AXiDTrish, one of my daughters has a sister-in-law with Down. Another daughter has a brother-in-law with Down. My husband's first cousin has a teenaged daughter with Down. If you want to speak with any of these moms, they would be glad to give you their insights...pm me if you want contact information.

Sen's Revenge 10-29-2013 06:26 PM

*hug*

ElvisLover 10-29-2013 06:59 PM

AXiDTrish, my heart goes out to you in this "detour" of your dreams for your baby. I agree with the above posters that there is now nothing more important than focusing on your family. Let someone else in the chapter pick up the slack as you wean yourself away from that position. My son was born normal, but developed autism at one year old after allergic reactions to the vaccinations being administered all at once, and, at the time, they contained thimerosol, which is a mercury deriviatve, which his body couldn't expel. Interestingly enough, the drug companies have since removed the thimerosol from the vaccines, yet claim that it had nothing to do with the rise in the rate of autism diagnoses. He lost all speech sounds, eye contact, his personality; almost like his very soul was stolen from us. We, like you, immersed ourselves in intensive speech, occupational, and socially adaptive therapies. We didn't have time to grieve the loss of our dreams of what he might have been because we had work to do. I found that to be the hardest part. At any rate, he's now 15 and has made great improvements, but will never be normal. We have him on a career track at school in lieu (sp?) of a regular high school diploma, and hope he will be able to learn a trade. The best encouragement I can give you is to celebrate even her smallest accomplishments. One day you'll look back and think, "I never thought she would ever be able to do that!" I have photos of him as an infant before the light went out of his eyes and can't allow myself to look at those anymore. Again, hang in there and take one baby step at a time. I know my situation is not the same as yours, but I know how it feels to have a child with a disability. Good Luck and please accept my love and empathy for you. PM me if you ever need to vent or just talk.

TriDeltaSallie 10-29-2013 07:08 PM

{{{{{{Trish}}}}}}}

I agree with those who say think of yourself and your family first.

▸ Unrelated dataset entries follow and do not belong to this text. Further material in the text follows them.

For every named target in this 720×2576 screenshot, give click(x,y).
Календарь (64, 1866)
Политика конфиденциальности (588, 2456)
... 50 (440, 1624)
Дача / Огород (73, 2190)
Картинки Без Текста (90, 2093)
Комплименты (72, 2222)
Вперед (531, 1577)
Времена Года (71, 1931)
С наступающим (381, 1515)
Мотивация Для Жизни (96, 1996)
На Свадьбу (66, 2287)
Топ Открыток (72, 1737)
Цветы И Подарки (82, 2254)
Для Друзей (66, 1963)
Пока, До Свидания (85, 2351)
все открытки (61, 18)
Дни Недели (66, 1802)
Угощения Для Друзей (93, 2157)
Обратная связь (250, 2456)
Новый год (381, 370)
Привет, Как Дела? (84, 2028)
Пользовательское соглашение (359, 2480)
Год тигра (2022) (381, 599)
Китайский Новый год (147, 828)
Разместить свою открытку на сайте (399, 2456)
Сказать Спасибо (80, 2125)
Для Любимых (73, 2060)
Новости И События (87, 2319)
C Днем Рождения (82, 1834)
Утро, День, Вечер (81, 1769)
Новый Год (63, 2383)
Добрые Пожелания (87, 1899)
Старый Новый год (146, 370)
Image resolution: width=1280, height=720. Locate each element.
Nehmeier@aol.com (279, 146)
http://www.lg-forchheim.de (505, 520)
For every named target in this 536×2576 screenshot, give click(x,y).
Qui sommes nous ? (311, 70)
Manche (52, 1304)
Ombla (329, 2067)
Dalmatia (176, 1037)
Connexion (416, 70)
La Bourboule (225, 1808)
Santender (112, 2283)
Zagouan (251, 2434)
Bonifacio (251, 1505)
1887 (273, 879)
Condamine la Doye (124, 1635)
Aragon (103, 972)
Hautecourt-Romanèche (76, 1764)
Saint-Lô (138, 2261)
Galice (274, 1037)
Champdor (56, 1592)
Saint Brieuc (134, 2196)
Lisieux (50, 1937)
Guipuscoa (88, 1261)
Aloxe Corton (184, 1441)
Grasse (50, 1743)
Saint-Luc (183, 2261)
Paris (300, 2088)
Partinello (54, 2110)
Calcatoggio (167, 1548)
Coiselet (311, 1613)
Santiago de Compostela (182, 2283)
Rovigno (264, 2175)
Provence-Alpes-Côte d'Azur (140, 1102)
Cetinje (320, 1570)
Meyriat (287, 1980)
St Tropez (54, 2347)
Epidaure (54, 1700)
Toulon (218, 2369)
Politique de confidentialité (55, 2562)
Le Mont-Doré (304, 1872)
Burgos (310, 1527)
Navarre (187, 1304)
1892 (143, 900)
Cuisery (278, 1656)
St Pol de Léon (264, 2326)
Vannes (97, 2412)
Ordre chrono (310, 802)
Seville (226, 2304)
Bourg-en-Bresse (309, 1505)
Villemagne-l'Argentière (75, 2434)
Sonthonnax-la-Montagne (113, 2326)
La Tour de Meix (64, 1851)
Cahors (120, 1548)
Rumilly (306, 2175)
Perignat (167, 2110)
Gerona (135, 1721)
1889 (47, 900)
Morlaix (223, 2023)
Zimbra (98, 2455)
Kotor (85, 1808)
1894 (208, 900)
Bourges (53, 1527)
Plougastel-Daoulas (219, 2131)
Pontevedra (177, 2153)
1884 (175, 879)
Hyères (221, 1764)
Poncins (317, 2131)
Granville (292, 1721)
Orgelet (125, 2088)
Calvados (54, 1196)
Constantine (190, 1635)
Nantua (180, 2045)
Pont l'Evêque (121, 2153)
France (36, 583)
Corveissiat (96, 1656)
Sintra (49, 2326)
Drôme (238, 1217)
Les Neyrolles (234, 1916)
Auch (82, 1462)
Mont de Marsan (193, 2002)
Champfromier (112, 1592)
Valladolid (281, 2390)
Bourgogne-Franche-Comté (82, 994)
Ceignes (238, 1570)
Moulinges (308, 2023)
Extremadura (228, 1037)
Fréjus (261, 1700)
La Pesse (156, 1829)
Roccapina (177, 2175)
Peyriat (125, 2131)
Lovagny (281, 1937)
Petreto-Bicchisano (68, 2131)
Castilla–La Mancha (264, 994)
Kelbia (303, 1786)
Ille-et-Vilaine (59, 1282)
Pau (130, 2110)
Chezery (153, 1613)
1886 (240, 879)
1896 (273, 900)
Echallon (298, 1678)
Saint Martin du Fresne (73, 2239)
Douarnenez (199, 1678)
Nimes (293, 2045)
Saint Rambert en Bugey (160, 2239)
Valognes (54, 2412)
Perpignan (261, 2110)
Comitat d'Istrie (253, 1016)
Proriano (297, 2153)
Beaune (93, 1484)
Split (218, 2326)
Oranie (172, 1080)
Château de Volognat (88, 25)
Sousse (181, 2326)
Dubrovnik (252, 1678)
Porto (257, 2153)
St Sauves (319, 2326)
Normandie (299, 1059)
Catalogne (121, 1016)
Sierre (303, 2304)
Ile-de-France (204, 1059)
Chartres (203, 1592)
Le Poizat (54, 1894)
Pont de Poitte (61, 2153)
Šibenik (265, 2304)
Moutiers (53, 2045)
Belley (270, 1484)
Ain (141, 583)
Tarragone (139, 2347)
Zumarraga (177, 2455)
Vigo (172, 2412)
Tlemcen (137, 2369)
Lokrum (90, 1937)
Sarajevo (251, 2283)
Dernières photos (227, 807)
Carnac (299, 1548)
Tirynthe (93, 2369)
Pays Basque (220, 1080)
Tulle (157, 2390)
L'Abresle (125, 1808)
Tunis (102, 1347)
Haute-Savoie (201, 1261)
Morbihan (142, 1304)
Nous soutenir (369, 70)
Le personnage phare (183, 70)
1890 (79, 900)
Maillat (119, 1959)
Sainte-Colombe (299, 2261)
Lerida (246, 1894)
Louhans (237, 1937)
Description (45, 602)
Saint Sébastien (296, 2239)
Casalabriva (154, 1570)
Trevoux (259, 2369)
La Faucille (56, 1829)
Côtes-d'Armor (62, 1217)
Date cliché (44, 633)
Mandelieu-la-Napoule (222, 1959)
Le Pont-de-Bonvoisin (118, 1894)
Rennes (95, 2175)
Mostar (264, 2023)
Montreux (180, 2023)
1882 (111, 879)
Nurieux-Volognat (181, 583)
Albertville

You've dealt with a lot in a short amount of time and your mind and body need time to heal.

And don't feel badly for being disappointed about your little legacy. I think all of us who love our organizations and Greek life in general would feel the same way if we were in your shoes.

Please put your own needs first. If you need people to give you permission to do so (like so many caring women do), there are probably a hundred of us who will give you permission to do so tonight.